The development of implantable microelectrode arrays (MEAs) to deliver therapy by recording or stimulating electrical pulses in neural tissue has created a renaissance in the treatment of neurological disorders and the study of the brain. However, following implantation, a reactive tissue response causes a shift in the cellular constituency interfaced by devices: neuronal signal sources are displaced by encapsulating glial cells. We are developing novel applications of genetic engineering to control the identity of cells interfaced by implanted electrodes and restore neuron-device communication.
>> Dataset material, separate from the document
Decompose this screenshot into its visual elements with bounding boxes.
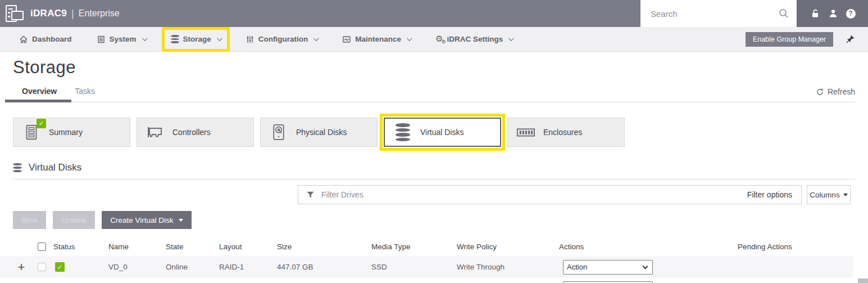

We are pursuing two strategies to redefine the connection between specific electrode sites and individual subtypes of neurons: (1) the use of replication-deficient viral vectors to reprogram the identity of glia encapsulating the device toward neurons of specific identities, drawing from recent advances in cellular reprogramming, and (2) the use of optical induction of proneural genes to alter cell fate at the interface of implanted optoelectrode probes. Our data indicate successful conversion of non-spiking glia to functional neurons via the overexpression of fate-specifying genes (Ascl1, Dlx2) as well as the use of an optical induction system to drive proneural gene expression. The endgoal is a fully-integrated abiotic-biotic interface capable of “tapping into” the electrical signals generated by specified brain circuitry.